== Problem to work on ==
Below are records to transcribe exactly, without their pictures.

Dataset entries
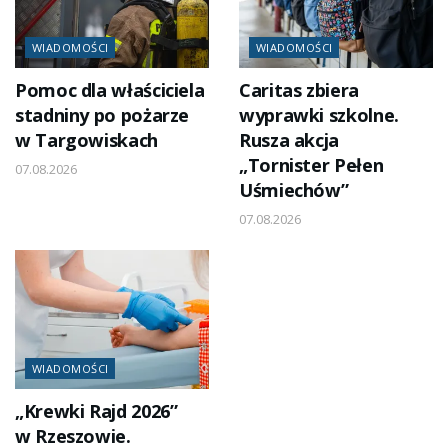
WIADOMOŚCI
WIADOMOŚCI
Pomoc dla właściciela
Caritas zbiera
stadniny po pożarze
wyprawki szkolne.
w Targowiskach
Rusza akcja
„Tornister Pełen
07.08.2026
Uśmiechów”
07.08.2026
WIADOMOŚCI
„Krewki Rajd 2026”
w Rzeszowie.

== Response to this exercise ==
WIADOMOŚCI
WIADOMOŚCI
Pomoc dla właściciela
Caritas zbiera
stadniny po pożarze
wyprawki szkolne.
w Targowiskach
Rusza akcja
„Tornister Pełen
07.08.2026
Uśmiechów”
07.08.2026
WIADOMOŚCI
„Krewki Rajd 2026”
w Rzeszowie.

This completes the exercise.